Bossam (보쌈)

I’m not going to lie, I’ve used the word delicious about 20 times in two languages today and I’m only halfway through the day. I don’t even care.

Today, my friends, is Kimchi Day at school. My feelings about kimchi have changed very little since my delirious kimchi-drunk ramblings this time last year – if anything, I have only fallen more and more in love. Last weekend was the national kimchi-making weekend across Korea, and I was very disappointed not to get to go on the special “let’s teach the foreigners how to make kimchi” daytrip (I had a friend’s birthday party to attend). To my delight, the class was such a success that they’re having another one next month, and I have signed up with great excitement. I’ll get to make, keep, and eat my very own kimchi. Two kilos of the stuff! *happy dance*

In the meantime, the local ajummas have been drafted in today to help the cooking lady make the school’s kimchi supply for the year. I have once again been crossly shooed out of the kitchen after almost falling headfirst into the ginormous basin of sauce containing approximately a million cloves of garlic, but I am taking my banishment well, thanks to the lunch we’ve just had to celebrate kimchi-making day.

The first time I was served bossam, I looked at it with disappointed sadness.
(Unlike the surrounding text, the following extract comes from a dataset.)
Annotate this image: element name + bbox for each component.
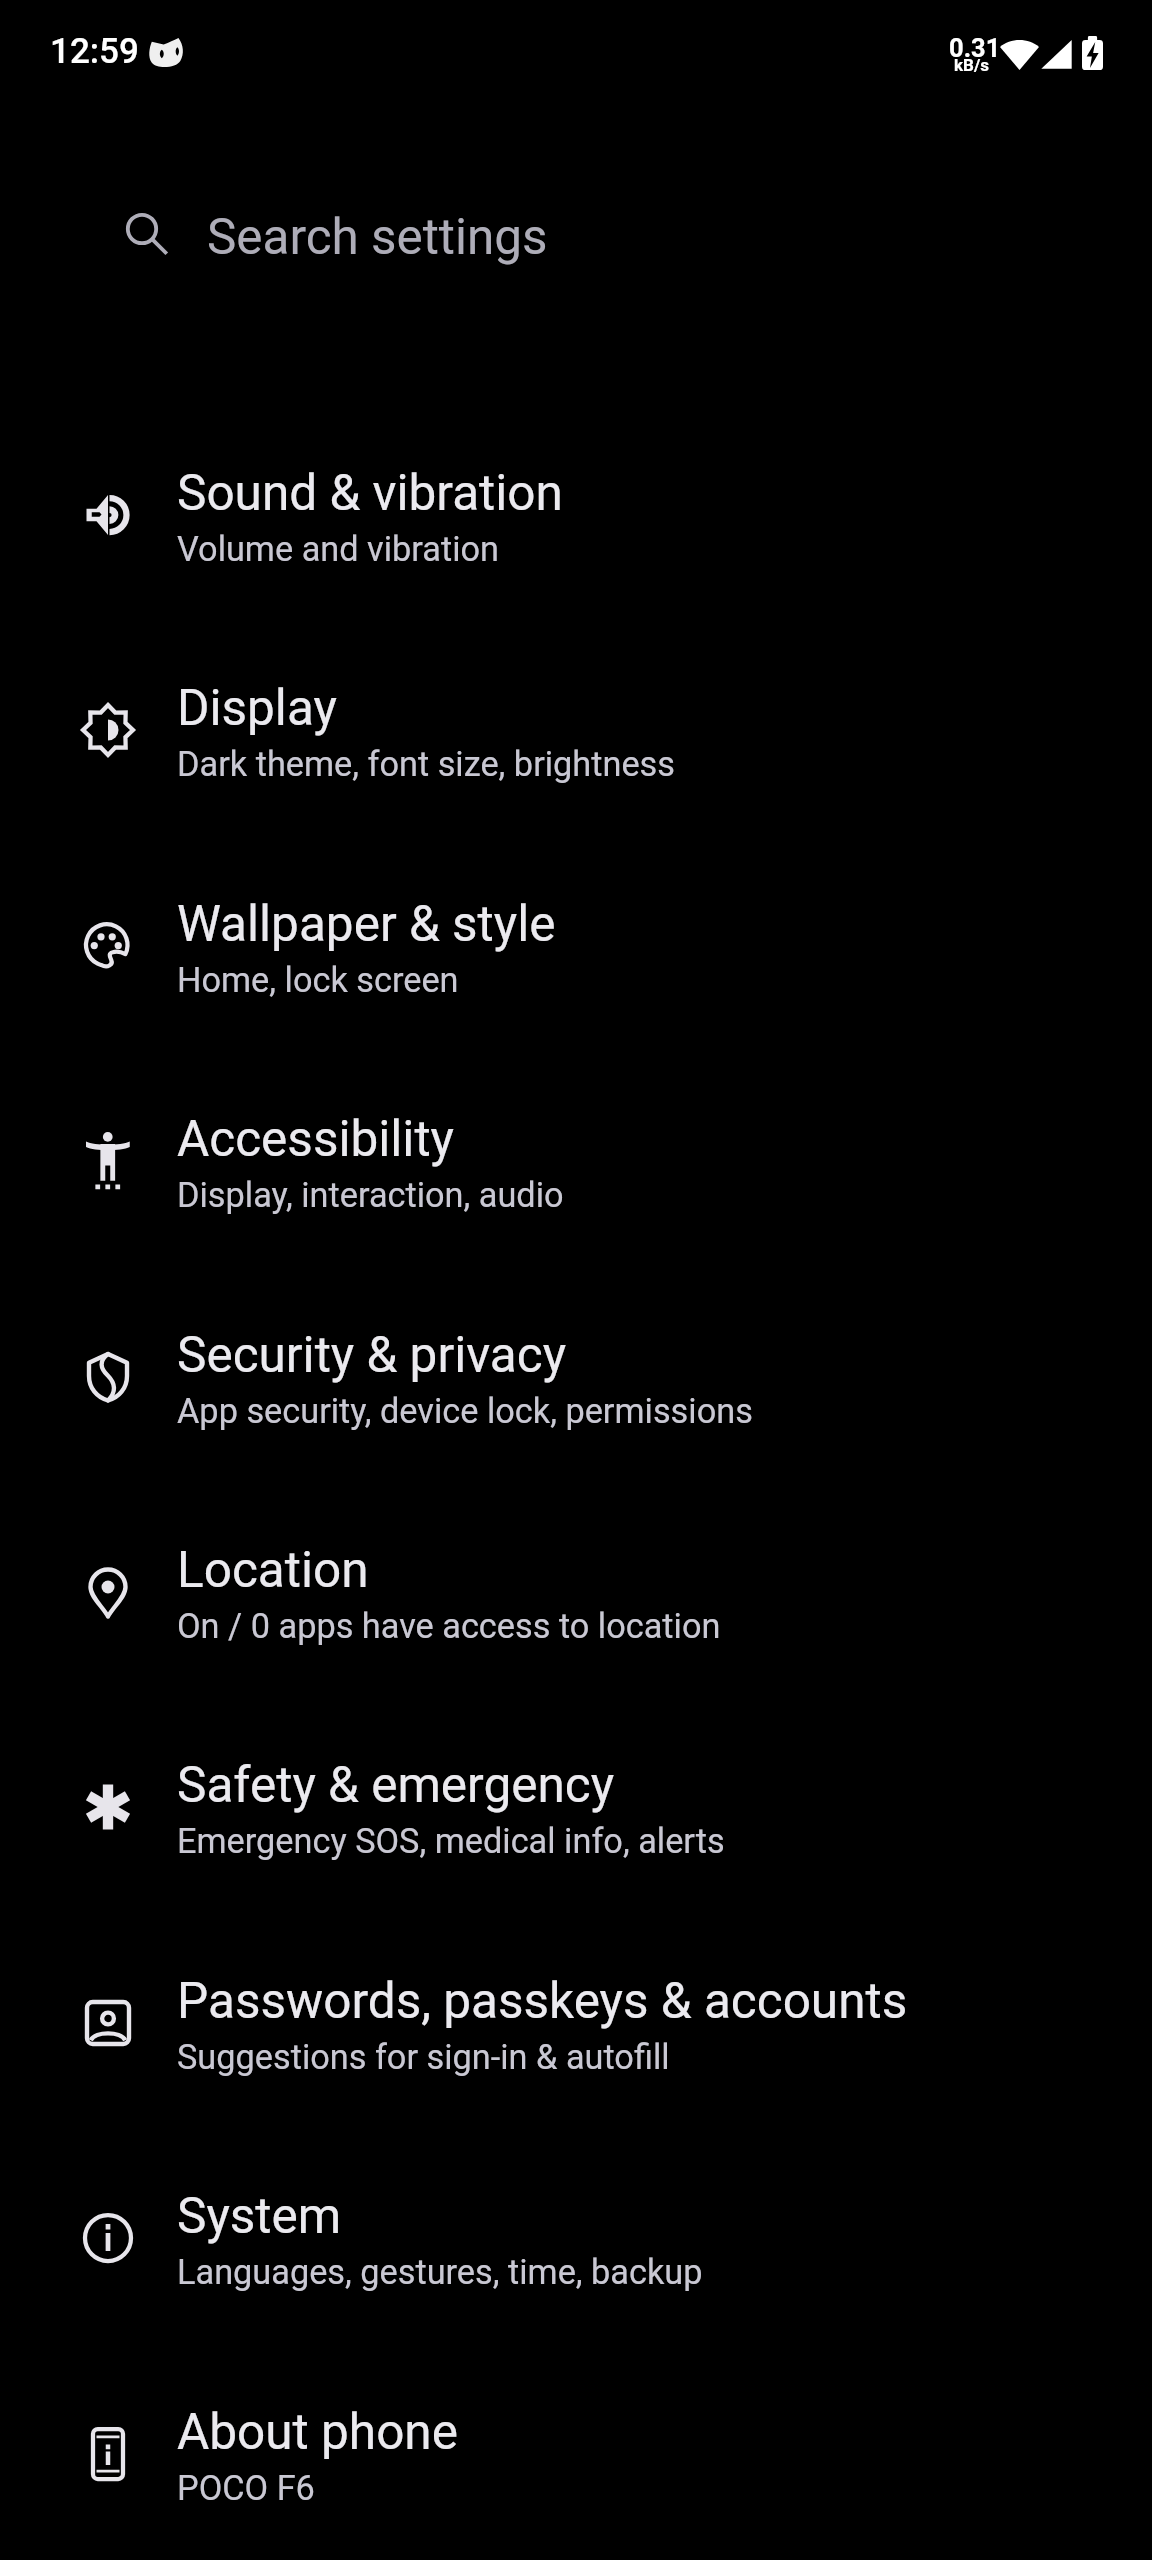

I hadn’t been here that long, and thought Korean food was all quite weird and unappealing. I was really hungry, and all I was being given to eat was disgusting fatty pork and horrible fermented cabbage leaves?! The horror. Now, however, it ranks up there around the same level as yukgaejang and japchae on my list of Frickin’ Amazing Korean Dishes.

Bossam is a kind of ssam – that is to say, one of the dishes that involves wrapping a piece of meat in a leaf of some sort, and eating it with a tasty sauce. Bossam is the steamed pork version. I admit, it doesn’t look that appealing to the newcomer’s eye. The pork is very fatty – lots of the pieces are almost all fat and hardly any meat – but you’ll often be served a varied selection of cuts, with plenty of lean, fat-free pieces, too. Of course, me being me, I never touch those, and go for the fatty slices every time. They are absolutely – wait for it – delicious. So soft, melt-in-your-mouth tender, and flavourful, even on their own. But then you wrap them in a lettuce leaf with a big piece of spicy, crunchy, garlicky kimchi and a dab of ssamjang, and it’s like an explosion of… of deliciousness on your taste buds.

The fresh kimchi today was spicier than the stuff we usually have, but it was the sort of heat that creeps up on you gradually rather than setting your mouth on fire at the first bite. By the end of the meal we were all making hissing noises and gulping down cold water, and yet no one could stop eating the bossam. It is too good, trust me on this. The combined flavours and textures of the meat and the kimchi are just out of this world. I actually caught myself doing my happy dance as I returned to my classroom after lunch, when I could eat no more.

Apparently we’re getting bossam for lunch at our kimchi-making class, too. Hurrah! I can’t believe there was once a time when my life did not have Korean food in it.

It’s DELICIOUS, I tell you.


2 thoughts on “Bossam (보쌈)

  1. I don’t know that I’ll ever love kimchi, but I do eat it as a matter of course with all kinds of ‘ssam’ and really like it in combination with everything else. I love ssamjang, too, and buy it regularly.